GOAL OF THE EXERCISE >> Can you restate the records below word for word?
──────── EXCERPTED DATA ────────
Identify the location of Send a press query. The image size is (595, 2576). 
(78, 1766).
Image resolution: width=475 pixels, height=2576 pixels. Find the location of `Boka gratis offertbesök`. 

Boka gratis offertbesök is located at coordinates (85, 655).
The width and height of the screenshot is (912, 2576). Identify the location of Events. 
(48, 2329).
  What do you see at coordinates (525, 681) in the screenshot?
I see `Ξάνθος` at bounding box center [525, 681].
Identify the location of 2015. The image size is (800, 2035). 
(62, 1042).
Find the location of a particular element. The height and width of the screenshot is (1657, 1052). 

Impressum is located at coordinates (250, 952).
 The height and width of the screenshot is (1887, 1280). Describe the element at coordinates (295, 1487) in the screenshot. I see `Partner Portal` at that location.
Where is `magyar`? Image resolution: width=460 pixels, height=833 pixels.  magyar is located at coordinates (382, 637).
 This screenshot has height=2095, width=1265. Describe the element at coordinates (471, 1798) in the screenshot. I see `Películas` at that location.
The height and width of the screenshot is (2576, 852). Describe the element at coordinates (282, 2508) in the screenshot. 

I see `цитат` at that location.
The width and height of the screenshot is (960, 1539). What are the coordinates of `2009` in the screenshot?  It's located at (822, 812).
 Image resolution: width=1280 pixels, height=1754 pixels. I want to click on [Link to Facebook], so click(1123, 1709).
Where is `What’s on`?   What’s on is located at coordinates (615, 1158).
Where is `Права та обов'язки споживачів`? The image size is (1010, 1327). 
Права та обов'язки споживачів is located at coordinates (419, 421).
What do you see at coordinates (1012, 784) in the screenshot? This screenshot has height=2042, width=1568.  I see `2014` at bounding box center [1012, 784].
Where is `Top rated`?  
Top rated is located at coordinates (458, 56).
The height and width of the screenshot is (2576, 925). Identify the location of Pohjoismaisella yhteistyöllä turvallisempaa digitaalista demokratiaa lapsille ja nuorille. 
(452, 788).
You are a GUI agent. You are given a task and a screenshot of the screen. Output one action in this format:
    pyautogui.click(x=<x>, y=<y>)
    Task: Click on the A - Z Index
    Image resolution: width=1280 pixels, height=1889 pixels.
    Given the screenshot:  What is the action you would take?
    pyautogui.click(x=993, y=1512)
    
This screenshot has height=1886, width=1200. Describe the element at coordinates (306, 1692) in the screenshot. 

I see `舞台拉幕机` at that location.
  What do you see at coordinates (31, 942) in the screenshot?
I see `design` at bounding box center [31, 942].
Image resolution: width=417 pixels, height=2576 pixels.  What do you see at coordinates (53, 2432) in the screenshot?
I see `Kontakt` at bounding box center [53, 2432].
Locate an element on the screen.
────────
TASK OUTPUT >>
Identify the location of Send a press query. The image size is (595, 2576). 
(78, 1766).
Image resolution: width=475 pixels, height=2576 pixels. Find the location of `Boka gratis offertbesök`. 

Boka gratis offertbesök is located at coordinates (85, 655).
The width and height of the screenshot is (912, 2576). Identify the location of Events. 
(48, 2329).
  What do you see at coordinates (525, 681) in the screenshot?
I see `Ξάνθος` at bounding box center [525, 681].
Identify the location of 2015. The image size is (800, 2035). 
(62, 1042).
Find the location of a particular element. The height and width of the screenshot is (1657, 1052). 

Impressum is located at coordinates (250, 952).
 The height and width of the screenshot is (1887, 1280). Describe the element at coordinates (295, 1487) in the screenshot. I see `Partner Portal` at that location.
Where is `magyar`? Image resolution: width=460 pixels, height=833 pixels.  magyar is located at coordinates (382, 637).
 This screenshot has height=2095, width=1265. Describe the element at coordinates (471, 1798) in the screenshot. I see `Películas` at that location.
The height and width of the screenshot is (2576, 852). Describe the element at coordinates (282, 2508) in the screenshot. 

I see `цитат` at that location.
The width and height of the screenshot is (960, 1539). What are the coordinates of `2009` in the screenshot?  It's located at (822, 812).
 Image resolution: width=1280 pixels, height=1754 pixels. I want to click on [Link to Facebook], so click(1123, 1709).
Where is `What’s on`?   What’s on is located at coordinates (615, 1158).
Where is `Права та обов'язки споживачів`? The image size is (1010, 1327). 
Права та обов'язки споживачів is located at coordinates (419, 421).
What do you see at coordinates (1012, 784) in the screenshot? This screenshot has height=2042, width=1568.  I see `2014` at bounding box center [1012, 784].
Where is `Top rated`?  
Top rated is located at coordinates (458, 56).
The height and width of the screenshot is (2576, 925). Identify the location of Pohjoismaisella yhteistyöllä turvallisempaa digitaalista demokratiaa lapsille ja nuorille. 
(452, 788).
You are a GUI agent. You are given a task and a screenshot of the screen. Output one action in this format:
    pyautogui.click(x=<x>, y=<y>)
    Task: Click on the A - Z Index
    Image resolution: width=1280 pixels, height=1889 pixels.
    Given the screenshot:  What is the action you would take?
    pyautogui.click(x=993, y=1512)
    
This screenshot has height=1886, width=1200. Describe the element at coordinates (306, 1692) in the screenshot. 

I see `舞台拉幕机` at that location.
  What do you see at coordinates (31, 942) in the screenshot?
I see `design` at bounding box center [31, 942].
Image resolution: width=417 pixels, height=2576 pixels.  What do you see at coordinates (53, 2432) in the screenshot?
I see `Kontakt` at bounding box center [53, 2432].
Locate an element on the screen.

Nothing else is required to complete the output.